Analytics Pipeline
Design an analytics platform like Google Analytics that collects billions of user events per day, processes them through a streaming and batch pipeline, and serves query results on dashboards in seconds.
What is a user analytics pipeline?
A user analytics pipeline collects every click, page view, and custom event from your product, stores billions of those events durably, and lets you query them seconds later on a dashboard. The deceptively hard part is not collecting events; it is reconciling two contradictory requirements that live in the same system.
Real-time dashboards demand low-latency streaming. Historical funnels and cohort analysis demand high-throughput batch scans over months of data. Building both without building two separate systems that drift apart is the core engineering challenge here. I've seen teams burn months maintaining a Lambda architecture where the batch and streaming layers compute slightly different numbers, and nobody trusts either. This question tests pipeline architecture, columnar storage selection, the Lambda vs Kappa architecture debate, and write-heavy system design.
Functional Requirements
Core Requirements
- Collect page views, clicks, and custom events from web and mobile clients.
- Store events durably and allow querying by time range, user segment, and event type.
- Serve near-real-time and historical dashboards with aggregated metrics.
- Support funnel analysis: track the sequence of steps users take toward a conversion goal.

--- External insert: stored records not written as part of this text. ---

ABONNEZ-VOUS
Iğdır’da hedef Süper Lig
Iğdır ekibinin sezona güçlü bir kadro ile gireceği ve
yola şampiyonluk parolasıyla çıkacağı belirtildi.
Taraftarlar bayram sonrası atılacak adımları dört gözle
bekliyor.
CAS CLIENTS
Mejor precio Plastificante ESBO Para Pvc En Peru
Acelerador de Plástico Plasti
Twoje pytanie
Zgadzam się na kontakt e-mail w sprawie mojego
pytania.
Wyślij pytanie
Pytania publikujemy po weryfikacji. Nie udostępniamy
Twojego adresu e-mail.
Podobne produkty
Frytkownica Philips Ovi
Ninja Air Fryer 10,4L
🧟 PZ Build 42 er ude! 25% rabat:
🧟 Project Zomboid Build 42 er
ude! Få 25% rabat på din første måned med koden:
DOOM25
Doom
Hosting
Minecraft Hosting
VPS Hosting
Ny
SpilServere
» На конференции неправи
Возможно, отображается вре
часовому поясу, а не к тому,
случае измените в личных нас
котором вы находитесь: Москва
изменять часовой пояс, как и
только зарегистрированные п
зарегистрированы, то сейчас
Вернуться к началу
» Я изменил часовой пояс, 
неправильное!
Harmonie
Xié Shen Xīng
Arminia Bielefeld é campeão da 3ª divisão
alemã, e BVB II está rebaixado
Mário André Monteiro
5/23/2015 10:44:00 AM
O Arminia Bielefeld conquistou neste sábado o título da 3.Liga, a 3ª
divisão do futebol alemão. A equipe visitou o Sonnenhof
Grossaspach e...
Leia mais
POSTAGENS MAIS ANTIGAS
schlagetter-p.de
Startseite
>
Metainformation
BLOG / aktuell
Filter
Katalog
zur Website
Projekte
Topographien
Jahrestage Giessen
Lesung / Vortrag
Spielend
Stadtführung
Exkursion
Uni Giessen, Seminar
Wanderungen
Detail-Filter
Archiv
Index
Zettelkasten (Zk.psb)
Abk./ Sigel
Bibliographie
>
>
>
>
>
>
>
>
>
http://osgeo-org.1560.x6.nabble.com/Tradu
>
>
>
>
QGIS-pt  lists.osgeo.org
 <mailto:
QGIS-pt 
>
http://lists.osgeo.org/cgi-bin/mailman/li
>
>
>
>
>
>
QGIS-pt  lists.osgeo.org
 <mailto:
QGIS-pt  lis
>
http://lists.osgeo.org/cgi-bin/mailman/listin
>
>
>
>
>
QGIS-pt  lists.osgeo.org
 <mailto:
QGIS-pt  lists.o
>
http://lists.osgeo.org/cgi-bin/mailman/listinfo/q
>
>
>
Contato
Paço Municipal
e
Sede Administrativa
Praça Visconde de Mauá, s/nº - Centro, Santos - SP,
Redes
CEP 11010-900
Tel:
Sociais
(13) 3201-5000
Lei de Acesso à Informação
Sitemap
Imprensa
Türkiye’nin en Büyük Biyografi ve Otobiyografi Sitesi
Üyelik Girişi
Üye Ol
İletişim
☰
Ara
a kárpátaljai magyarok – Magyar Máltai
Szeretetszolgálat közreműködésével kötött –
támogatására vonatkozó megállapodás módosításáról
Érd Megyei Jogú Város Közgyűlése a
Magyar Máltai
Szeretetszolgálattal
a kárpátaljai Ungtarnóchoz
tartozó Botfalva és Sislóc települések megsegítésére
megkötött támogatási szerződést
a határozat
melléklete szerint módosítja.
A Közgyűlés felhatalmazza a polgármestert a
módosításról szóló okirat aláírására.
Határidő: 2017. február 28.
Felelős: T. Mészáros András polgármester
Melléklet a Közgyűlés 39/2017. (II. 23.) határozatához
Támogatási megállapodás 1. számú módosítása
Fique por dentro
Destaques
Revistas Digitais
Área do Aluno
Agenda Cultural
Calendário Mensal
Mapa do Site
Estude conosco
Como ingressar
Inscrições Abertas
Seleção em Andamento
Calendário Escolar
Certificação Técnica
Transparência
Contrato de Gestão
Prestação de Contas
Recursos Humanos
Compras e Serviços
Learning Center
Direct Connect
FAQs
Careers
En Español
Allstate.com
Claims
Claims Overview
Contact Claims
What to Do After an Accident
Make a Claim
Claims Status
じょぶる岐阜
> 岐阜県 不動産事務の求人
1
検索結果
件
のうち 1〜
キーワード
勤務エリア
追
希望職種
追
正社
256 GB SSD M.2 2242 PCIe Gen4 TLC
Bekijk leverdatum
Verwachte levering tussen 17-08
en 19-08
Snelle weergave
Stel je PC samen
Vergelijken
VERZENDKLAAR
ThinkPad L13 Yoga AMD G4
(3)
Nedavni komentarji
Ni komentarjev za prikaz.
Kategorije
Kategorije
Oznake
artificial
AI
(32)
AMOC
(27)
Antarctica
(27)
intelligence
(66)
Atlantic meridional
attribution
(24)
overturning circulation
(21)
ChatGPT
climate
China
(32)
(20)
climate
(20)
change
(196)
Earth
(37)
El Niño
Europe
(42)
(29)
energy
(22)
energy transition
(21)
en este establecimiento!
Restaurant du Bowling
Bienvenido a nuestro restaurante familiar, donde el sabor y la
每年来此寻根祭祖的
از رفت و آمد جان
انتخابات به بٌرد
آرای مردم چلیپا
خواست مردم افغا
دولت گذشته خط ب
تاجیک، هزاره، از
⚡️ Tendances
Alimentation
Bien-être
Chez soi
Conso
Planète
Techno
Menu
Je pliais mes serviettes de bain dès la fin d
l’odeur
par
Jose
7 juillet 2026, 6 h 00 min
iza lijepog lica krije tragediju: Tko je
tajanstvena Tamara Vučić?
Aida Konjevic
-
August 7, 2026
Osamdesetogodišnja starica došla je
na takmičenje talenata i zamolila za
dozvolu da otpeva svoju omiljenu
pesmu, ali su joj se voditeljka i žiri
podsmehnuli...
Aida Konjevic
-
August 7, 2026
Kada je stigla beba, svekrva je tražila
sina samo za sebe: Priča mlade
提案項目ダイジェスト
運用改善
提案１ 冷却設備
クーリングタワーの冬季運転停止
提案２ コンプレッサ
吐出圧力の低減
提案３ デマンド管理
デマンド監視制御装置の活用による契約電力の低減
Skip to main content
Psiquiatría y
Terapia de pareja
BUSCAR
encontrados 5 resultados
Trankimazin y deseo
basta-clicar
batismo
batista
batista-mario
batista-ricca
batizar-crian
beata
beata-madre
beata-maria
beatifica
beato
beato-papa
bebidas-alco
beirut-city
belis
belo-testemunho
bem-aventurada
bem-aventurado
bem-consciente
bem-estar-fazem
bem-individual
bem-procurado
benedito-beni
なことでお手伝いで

Below the Line (out of scope)
- ML-based anomaly detection
- GDPR-compliant data deletion workflows
- A/B test assignment and exposure logging
- Real-time personalization scoring
The hardest part in scope: Balancing query freshness against query cost. Scanning raw events for every dashboard request at 1B events/day is prohibitively slow. Pre-aggregating too aggressively locks you into fixed query shapes. The architecture must support both approximate fresh aggregates and exact historical scans without duplicating the full pipeline.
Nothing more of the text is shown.